Your questions answered: Arc Flash University: A Checkup on Your Electrical Safety Program
H. Landis "Lanny" Floyd, partner and principal consultant with Electrical Safety Group Inc., tackles unanswered questions from the April 21, 2016 webcast on "Arc Flash University: A Checkup on Your Electrical Safety Program."
Q: What are the current statistics for Arc Flash Fatalities and changes in the NFPA-70E lockout tagout?
H. Landis "Lanny" Floyd: The most recent analysis of U.S. occupational electrical injuries and fatalities is from the Fire Protection Research Foundation. The report, " Occupational Injuries from Electrical Shock and Arc Flash Events" can be downloaded free of charge here.
Q: How does one evaluate a poorly performed arc flash study and a well-performed one?
Floyd: The IEEE standards working group responsible for IEEE 1584, Guide for Arc Flash Hazard Calculations recently published a supplement. IEEE 1584.1. This supplement provides guidance on assuring a quality study. An excellent article that covers this is by Jim Phillips, a member of the IEEE 1584 Committee. It is available here.

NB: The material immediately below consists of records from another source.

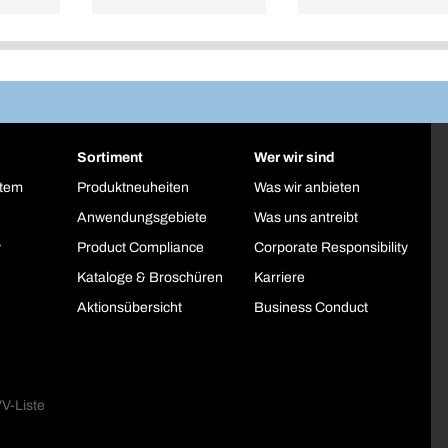
Sortiment
Wer wir sind
stem
Produktneuheiten
Was wir anbieten
Anwendungsgebiete
Was uns antreibt
y
Product Compliance
Corporate Responsibility
Kataloge & Broschüren
Karriere
Aktionsübersicht
Business Conduct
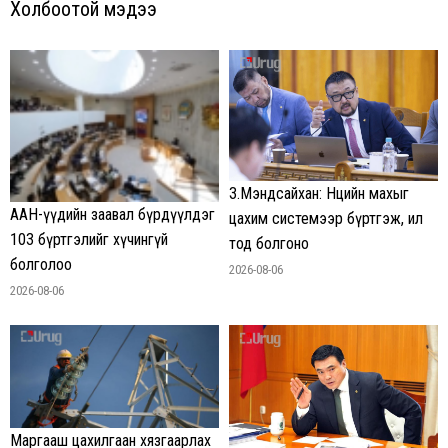
Холбоотой мэдээ
З.Мэндсайхан: Нөөцийн махыг
ААН-үүдийн заавал бүрдүүлдэг
цахим системээр бүртгэж, ил
103 бүртгэлийг хүчингүй
тод болгоно
болголоо
2026-08-06
2026-08-06
Маргааш цахилгаан хязгаарлах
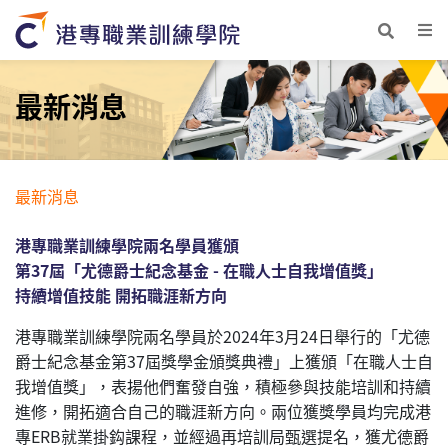
最新消息
最新消息
港專職業訓練學院兩名學員獲頒
第37屆「尤德爵士紀念基金 - 在職人士自我增值獎」
持續增值技能 開拓職涯新方向
港專職業訓練學院兩名學員於2024年3月24日舉行的「尤德
爵士紀念基金第37屆獎學金頒獎典禮」上獲頒「在職人士自
我增值獎」，表揚他們奮發自強，積極參與技能培訓和持續
進修，開拓適合自己的職涯新方向。兩位獲獎學員均完成港
專ERB就業掛鈎課程，並經過再培訓局甄選提名，獲尤德爵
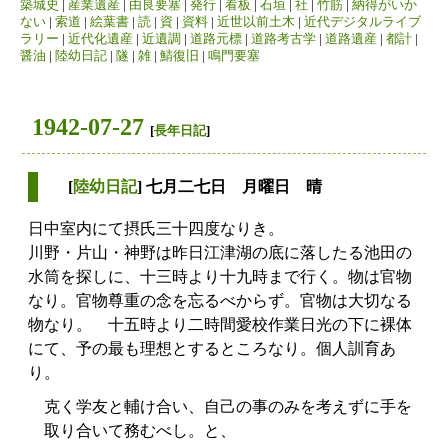
築城史
|
産業遺産
|
由良要塞
|
発行
|
看板
|
石垣
|
社
|
竹筋
|
納得がいか
ない
|
索道
|
絵葉書
|
読
|
資
|
資料
|
近世以前土木
|
近代デジタルライブ
ラリー
|
近代化遺産
|
近遺調
|
道路元標
|
道路考古学
|
道路遺産
|
都計
|
醤油
|
陸幼日記
|
隧
|
雑
|
鯖復旧
|
鳴門要塞
1942-07-27
[
長年日記
]
[
陸幼日記
] 七月二七日 月曜日 晴
日中室内にて摂氏三十四度なりき。
川野・片山・神野は昨日江津湖の底に落したる池田の
水筒を探しに、十三時より十九時まで行く。物は官物
なり。官物尊重の念を忘るべからず。官物は大切なる
物なり。 十五時より二時間愛校作業日光の下に裸体
にて、予の最も理想とするところなり。個人訓育あ
り。
克く学友と輔け合い、自己の事のみを考えずに手を
取り合いて務むべし。と、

Q: What’s the difference between clothing testing procedures and actual arc flashes in equipment?
Floyd: Clothing testing procedures are conducted according to ASTM standards that minimize variables and assures repeatability at different testing laboratories. Actual arc flashes in the workplace occur with many variables that are not controlled.
Q: How do you feel about proper labeling of safety risks on site?
Floyd: Warnings and labels providing information on hazards and risks should be part of your electrical safety program.
Q: Is there a program available that you recommend to educate non-qualified-electrical personnel enough to perform electrical task?
Floyd: There are several well respected training organizations you could consult with. Shermco Industries, AVO International, and eHazard are three I am familiar with.
Q: Is NFPA looking at revising the Restricted Approach boundary again in 2018? The change from 12" tp 1" for 480 circuits was a major shift.
Floyd: I am not aware of any changes to the restricted approach boundary for the 2018 revision. I think you are incorrect on the change you indicated. The 2012 and 2015 editions of NFPA70E did not change the Restricted Approach Boundary for 480V. It is 1.0 feet.
Q: NEC and NFPA indicate that as long as a panel door is closed you are safe and need no PPE—yet, if that panel is on a bus that "sees" a failure that creates an ARC Flash, that door now becomes a projectile—is this an issue being reviewed by NFPA / NEC?
Floyd: I don’t agree that the statement is correct. NFPA 70E article 130.5 requires a hazard analysis and risk assessment to determine what safe work practices and PPE is required. Unless the equipment is arc rated, you should take into a consideration that exposure to arc energy may be possible, even if doors and covers are intact.